Do you have any other comments on the proposed Party Election Broadcast allocation criteria?

Cornwall ought to be treated as a special case. For two major reasons, firstly the Cornish are now recognised as a national minority. Hitherto there has been little evidence that the BBC has factored the terms of the Framework Convention for the Protection of National Minorities into their broadcasting, there is most certainly a need for allowances for Party Election Broadcasting. Article 9 of the FCNM covers the need for allowance to be made of members of national minorities and should be relevant to PEBs and a special case for Cornwall. It is incumbent upon the BBC to understand and respect the national minority status of the Cornish people. The other national minority groups such as the Scottish and the Welsh are given their own broadcasts and the national majority the English are treated similarly. Although recognition of the Cornish is a relatively new development, it is nonetheless a development, if the other national groupings of this isle are singled out for preferential treatment, it would be a disgrace that Cornwall is ignored. 


Monday, 8 December 2014

Cornwall needs politicians to care and not just in election leaflets

I'm sure I'm not the only one that has a recycling bag filled with glossy pamphlets, leaflets and sales pitches from politicians. Looking through them, you'd think Cornwall has a bright future the fundamental issues are all addressed. The low wage economy, high house prices, second homes, the saddecline of traditional industries like fishing and agriculture and the lack of support of small businesses, over-development and the list goes on. MPs and prospective MPs know what needs to change, it's not a question of misunderstanding Cornwall, but yet nothing changes?
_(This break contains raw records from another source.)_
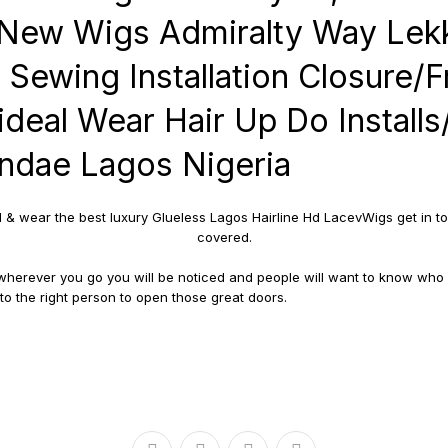
New Wigs Admiralty Way Lekk
 Sewing Installation Closure/F
ideal Wear Hair Up Do Install
ndae Lagos Nigeria
d & wear the best luxury Glueless Lagos Hairline Hd LacevWigs get in to
covered.
d wherever you go you will be noticed and people will want to know who
o the right person to open those great doors.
I could have written this blog and talked about this 5 years ago or 10 years ago or at any point during my lifetime and anywhere in Cornwall. The same leaflets were sent around then, slightly different pictures granted but the same issues over and over again. Like Groundhog day without the charm and humour of Bill Murray and the slight variations of the theme are far from humour and are to the detriment of Cornwall.

I just feel a sheer sense of frustration that nothing ever happens, that change is so hard to come by. It's almost like a conspiracy of ineptitude no matter who we send to Westminster, Tory, Lib Dem or Labour. Especially now when we have 6 Cornish MPs at 'the heart of Westminster' all in the ruling coalition. What exactly is the problem? Is it just a cynical attempt to garner votes? Do they not really care about these fundamental issues?

Please readers do me a favour if the suits from the big parties call, ask them what exactly they do when they go to Westminster? are they not trying or just don't care when they've got people's votes?

Come polling day think about what you would like to change and ask yourself will the person I elect do that, or even bother?